– Ну?

– Что происходит? – спросил я. – Час назад я ехал на самую обычную встречу. Теперь мой дядя покойник, мое будущее раздолбано, а я сам почему-то оказался на пятнадцатом этаже Дворца, чтобы, как я понимаю, явиться перед Кардиналом. Что за фигня? – Вполне законный вопрос, по-моему.

Тассо равнодушно пожал плечами:

– Не знаю, парень. Кардинал велел тебя доставить – я доставил. Зачем ты ему понадобился, не знаю и знать не хочу. Я мотивами Кардинала не интересуюсь.

– Но что-то он ведь должен был сказать. Хоть как-то…

Он помотал головой:

– Если жив останешься, поймешь, что Кардиналу не обязательно чем-то руководствоваться, и уж конечно он никому ничего не объясняет. Так что заканчивай с вопросами, и пошли. Ответы скоро сам получишь.

Он повел меня длинными коридорами, мимо штабных комнат, церемониальных залов и нескольких компьютерных помещений. Пятнадцатый этаж оказался, по сути, отдельным офисным зданием, автономным и независимым, призванным обеспечивать все нужды Кардинала. В кабинетах работали и ходили какие-то люди, но двигались они бесшумно и неслышно, как тени. Атмосфера внушала священный трепет.

Тассо остановился перед дверью с табличкой «База». Секретарь в приемной не поднимала головы от компьютера. Секретари всегда должны быть на посту. Кардинал нередко работал круглыми сутками, поддерживая связь с самыми разными часовыми поясами.

Кто пришел, секретарша определила не глядя.

– Здравствуй, Форд, – произнесла она, барабаня по клавиатуре.

– Привет, Мэгз. Он нас примет?

– Да. Но только гостя. Ты подожди тут, со мной. – Она наконец вскинула взгляд и подмигнула: – Может, он пытается нас свести? А что, мы были бы неплохой парой.

Тассо коротко хохотнул:

– Ну, парень, ты слышал. Давай вперед.

Я подошел к двери, занес руку, чтобы постучать, и, замерев, оглянулся на Тассо в ожидании напутственного слова.

– Вперед! – гаркнул он.

Я вдохнул поглубже, открыл дверь и шагнул в драконье логово.

атун покой

Дверь за мной закрылась, а я, широко распахнув глаза, принялся оглядываться. Предугадать, что меня ждет внутри, я не мог, поэтому заранее ничего не представлял, но все равно увиденное ошеломило.

В кабинете было черным-черно от марионеток. Развешанные по стенам, сваленные на полу, лежащие вповалку на огромном столе в середине помещения, они заполонили все. В остальном обстановка выглядела почти спартанской. Никаких картин. Никаких компьютеров, цветов, кулеров с водой или статуэток. Только письменный стол – метров семь в длину, не меньше, – и несколько пластиковых стульев вдоль правой стены. Еще два кресла у окна, одно пластиковое, другое обитое роскошной узорной кожей. Вот, в общем, и все.

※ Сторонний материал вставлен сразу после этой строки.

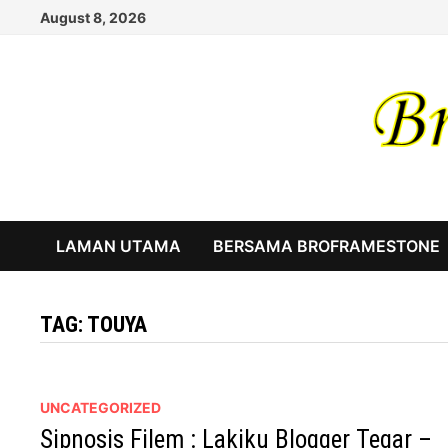
Skip
August 8, 2026
to
content
LAMAN UTAMA
BERSAMA BROFRAMESTONE
TAG:
TOUYA
UNCATEGORIZED
Sipnosis Filem : Lakiku Blogger Tegar –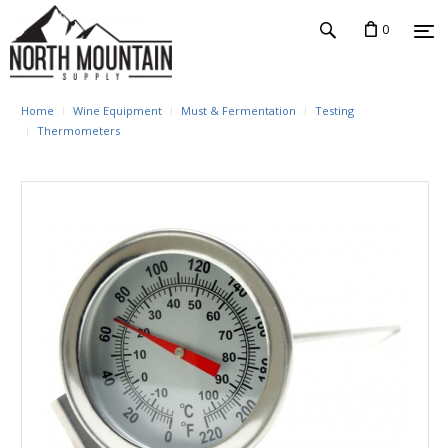
0
Home
Wine Equipment
Must & Fermentation
Testing
Thermometers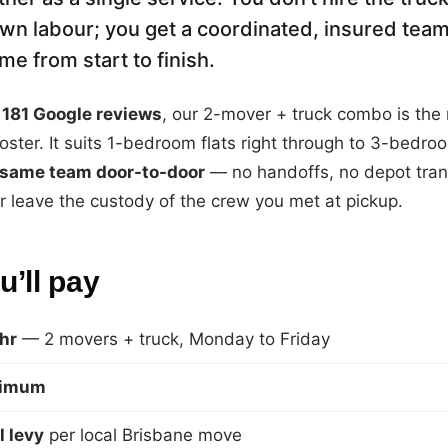
wn labour; you get a coordinated, insured team
e from start to finish.
181 Google reviews
, our 2-mover + truck combo is the
oster. It suits 1-bedroom flats right through to 3-bedr
same team door-to-door
— no handoffs, no depot tran
 leave the custody of the crew you met at pickup.
’ll pay
hr
— 2 movers + truck, Monday to Friday
nimum
l levy
per local Brisbane move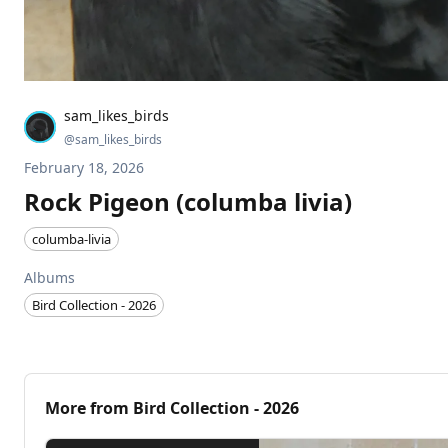
sam_likes_birds
@
sam_likes_birds
February 18, 2026
Rock Pigeon (columba livia)
columba-livia
Albums
Bird Collection - 2026
More from
Bird Collection - 2026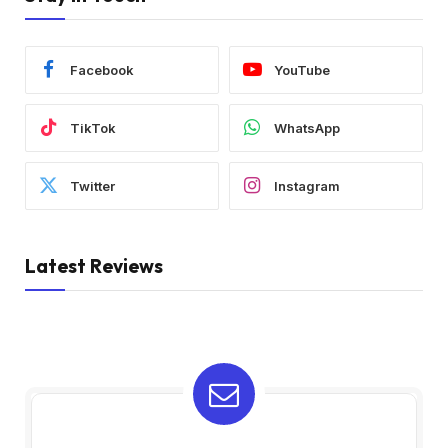
Facebook
YouTube
TikTok
WhatsApp
Twitter
Instagram
Latest Reviews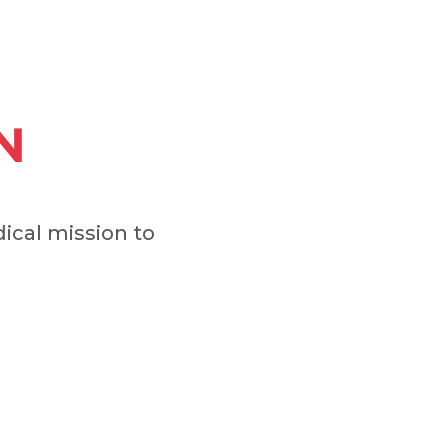
N
cal mission to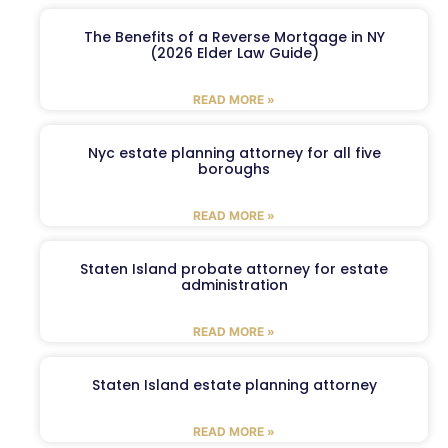
The Benefits of a Reverse Mortgage in NY
(2026 Elder Law Guide)
READ MORE »
Nyc estate planning attorney for all five
boroughs
READ MORE »
Staten Island probate attorney for estate
administration
READ MORE »
Staten Island estate planning attorney
READ MORE »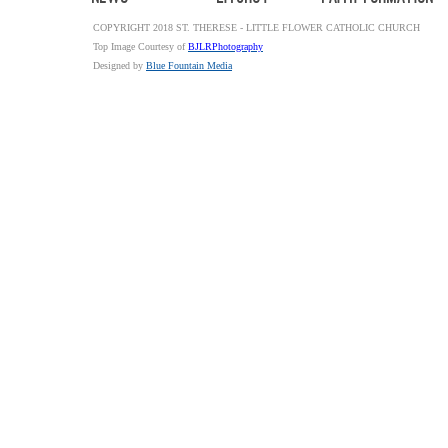
COPYRIGHT 2018 ST. THERESE - LITTLE FLOWER CATHOLIC CHURCH
Top Image Courtesy of
BJLRPhotography
Designed by
Blue Fountain Media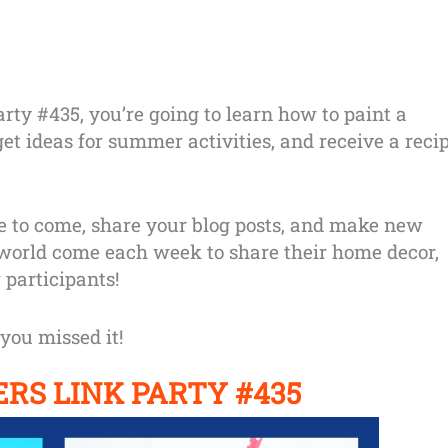
ty #435, you’re going to learn how to paint a
et ideas for summer activities, and receive a reci
e to come, share your blog posts, and make new
 world come each week to share their home decor,
 participants!
you missed it!
RS LINK PARTY
#435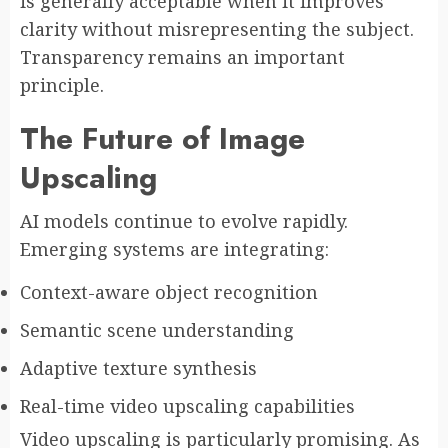
is generally acceptable when it improves
clarity without misrepresenting the subject.
Transparency remains an important
principle.
The Future of Image
Upscaling
AI models continue to evolve rapidly.
Emerging systems are integrating:
Context-aware object recognition
Semantic scene understanding
Adaptive texture synthesis
Real-time video upscaling capabilities
Video upscaling is particularly promising. As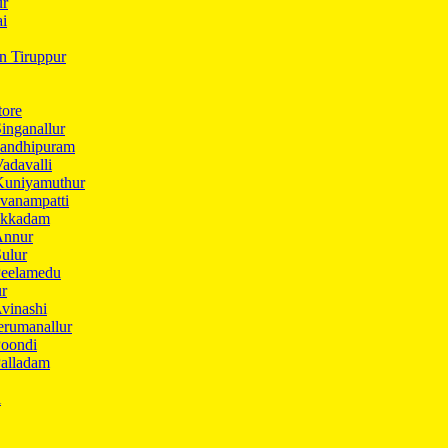
ur
ai
in Tiruppur
tore
inganallur
Gandhipuram
adavalli
Kuniyamuthur
vanampatti
Ukkadam
Annur
ulur
Peelamedu
ur
vinashi
erumanallur
Poondi
Palladam
i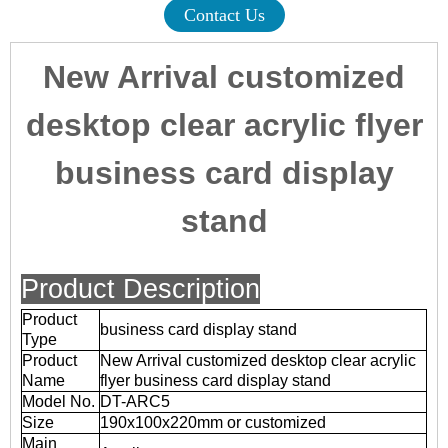
Contact Us
New Arrival customized
desktop clear acrylic flyer
business card display
stand
Product Description
Product
business card display stand
Type
Product
New Arrival customized desktop clear acrylic
Name
flyer business card display stand
Model No.
DT-ARC5
Size
190x100x220mm or customized
Main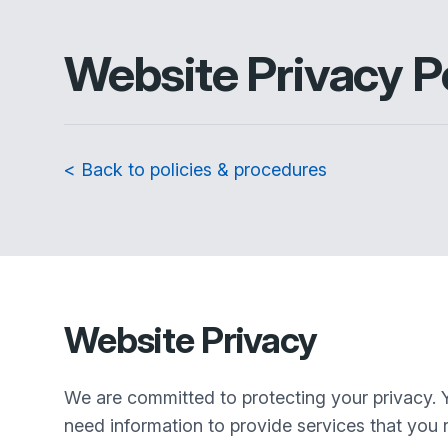
Website Privacy P
< Back to policies & procedures
Website Privacy
We are committed to protecting your privacy. 
need information to provide services that you r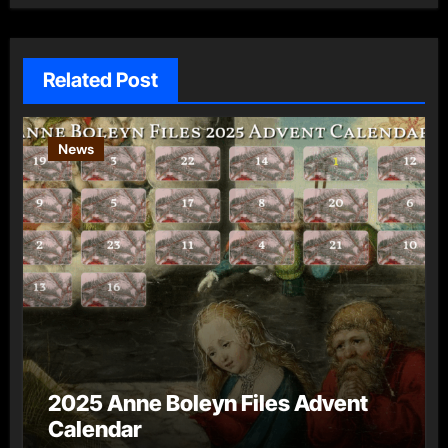
Related Post
News
2025 Anne Boleyn Files Advent
Calendar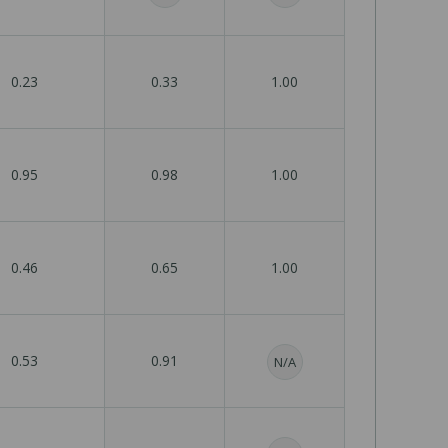
0.23
0.33
1.00
0.95
0.98
1.00
0.46
0.65
1.00
0.53
0.91
N/A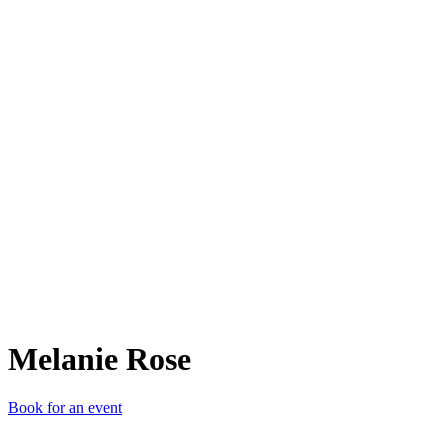
MR
Melanie Rose
Book for an event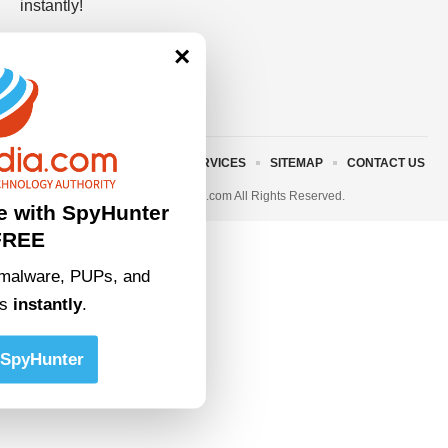
instantly!
×
ABOUT US
TERMS AND SERVICES
SITEMAP
CONTACT US
© 2023 • rivitmedia.com All Rights Reserved.
e with SpyHunter
FREE
malware, PUPs, and
ts
instantly
.
SpyHunter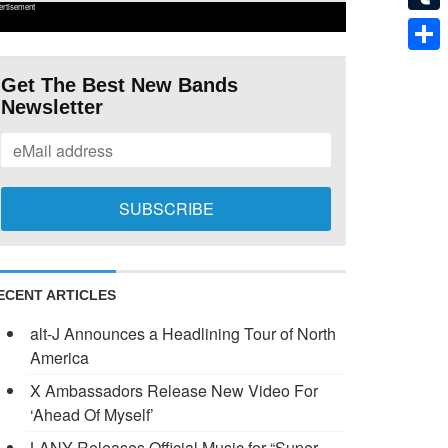
ertisement
Tumb
Shar
Get The Best New Bands
Newsletter
ECENT ARTICLES
alt-J Announces a Headlining Tour of North
America
X Ambassadors Release New Video For
‘Ahead Of Myself’
LANY Releases Official Music for “Super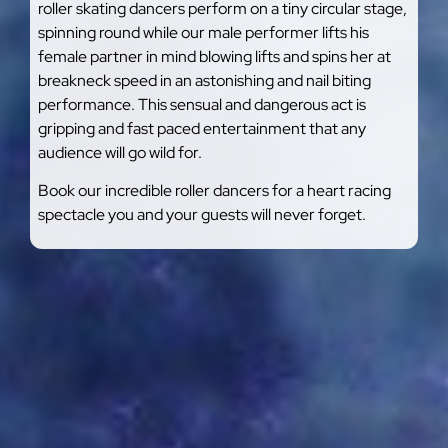
roller skating dancers perform on a tiny circular stage,
spinning round while our male performer lifts his
female partner in mind blowing lifts and spins her at
breakneck speed in an astonishing and nail biting
performance. This sensual and dangerous act is
gripping and fast paced entertainment that any
audience will go wild for.
Book our incredible roller dancers for a heart racing
spectacle you and your guests will never forget.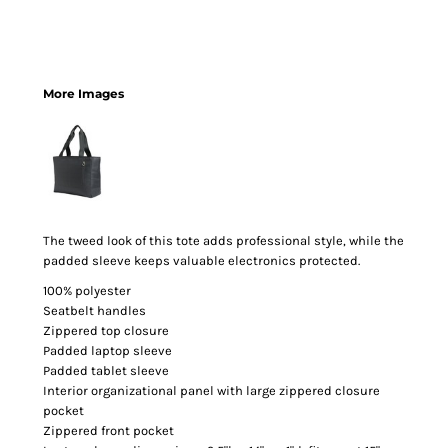
More Images
The tweed look of this tote adds professional style, while the
padded sleeve keeps valuable electronics protected.
100% polyester
Seatbelt handles
Zippered top closure
Padded laptop sleeve
Padded tablet sleeve
Interior organizational panel with large zippered closure
pocket
Zippered front pocket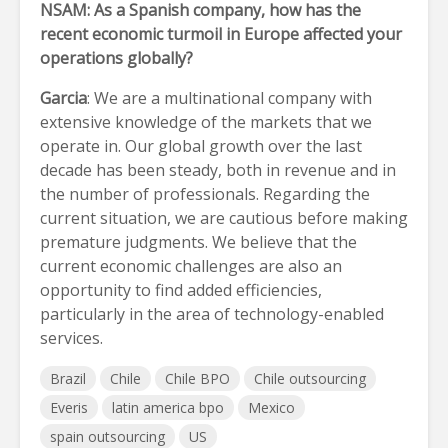
NSAM: As a Spanish company, how has the
recent economic turmoil in Europe affected your
operations globally?
Garcia
: We are a multinational company with
extensive knowledge of the markets that we
operate in. Our global growth over the last
decade has been steady, both in revenue and in
the number of professionals. Regarding the
current situation, we are cautious before making
premature judgments. We believe that the
current economic challenges are also an
opportunity to find added efficiencies,
particularly in the area of technology-enabled
services.
Brazil
Chile
Chile BPO
Chile outsourcing
Everis
latin america bpo
Mexico
spain outsourcing
US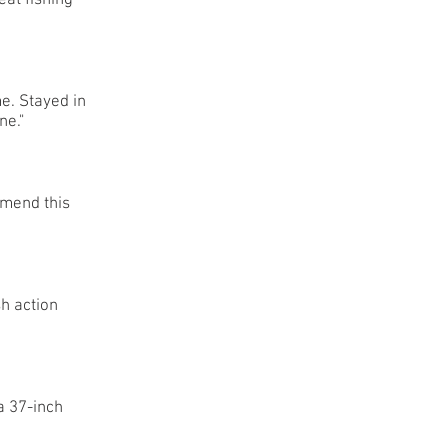
at fishing
me. Stayed in
ne."
mmend this
sh action
a 37-inch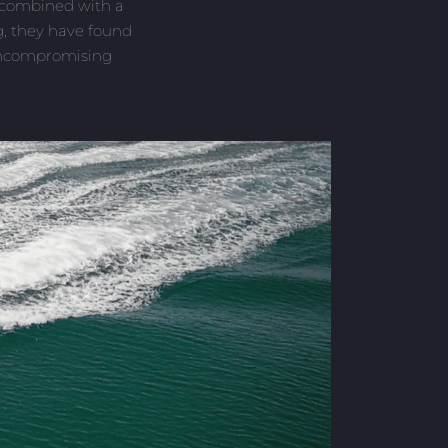
e combined with a
ng, they have found
uncompromising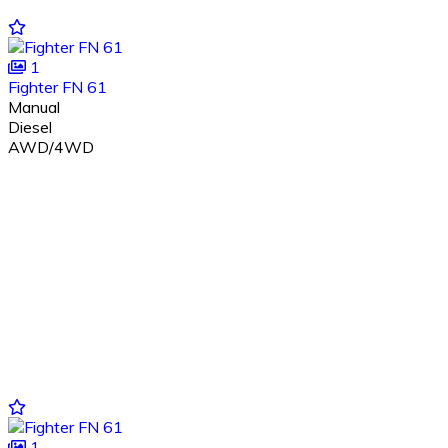
1
Fighter FN 61
Manual
Diesel
AWD/4WD
1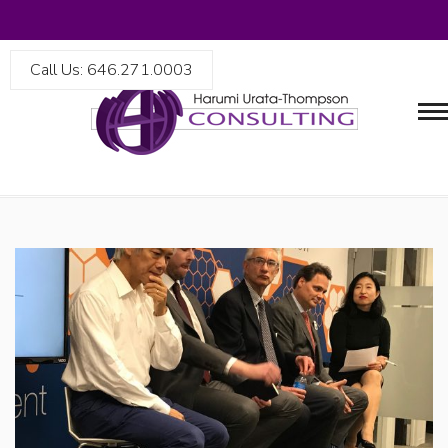
Call Us: 646.271.0003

Если не считать Кардинала.

Вытянув скрещенные ноги, он развалился в кожаном кресле, потягивая минералку. При виде меня он взмахнул расслабленно свесившейся с подлокотника рукой и сделал знак приблизиться.

– Садись, – указывая на пластиковое кресло, пригласил он. – Как тебе моя экспозиция? – Он кивнул в сторону марионеток.

– Мило, – выдохнул я, не оглядываясь. Во рту пересохло, но я выдавил еще пару слов: – Очень… стильно.

Он улыбнулся:

– По глазам вижу, что тебе на самом деле не до них. Учись притворяться. А теперь, – велел он, ставя стакан с минералкой, – посмотри на меня как следует. Тебя ведь, наверное, любопытство разбирает. Давай, мистер Райми, полюбуйся и выскажи свое мнение.

Он поднял руки и замер в картинной позе. Высокий, шесть футов пять дюймов или даже выше. Тощий, кожа да кости. Большой, перебитый, словно у боксера, нос. Волосы коротко подстрижены, по бокам выбриты наголо. Торчащий кадык. Голова кажется непропорционально маленькой, узкой и вытянутой, рот слишком широкий. Кожа на скулах тонкая, почти пергаментная, землисто-серого цвета. Одет в мешковатый синий спортивный костюм и стоптанные кроссовки. На правом запястье дешевые электронные часы. Никаких драгоценностей. Пальцы длинные, костлявые, кривые. Ногти сгрызены до мяса. Вторая и третья фаланги левого мизинца торчали вбок под каким-то неестественным углом. Я знал, что на самом деле Кардиналу должно быть под семьдесят или уже пошел восьмой десяток, однако на вид не дал бы ему больше пятидесяти.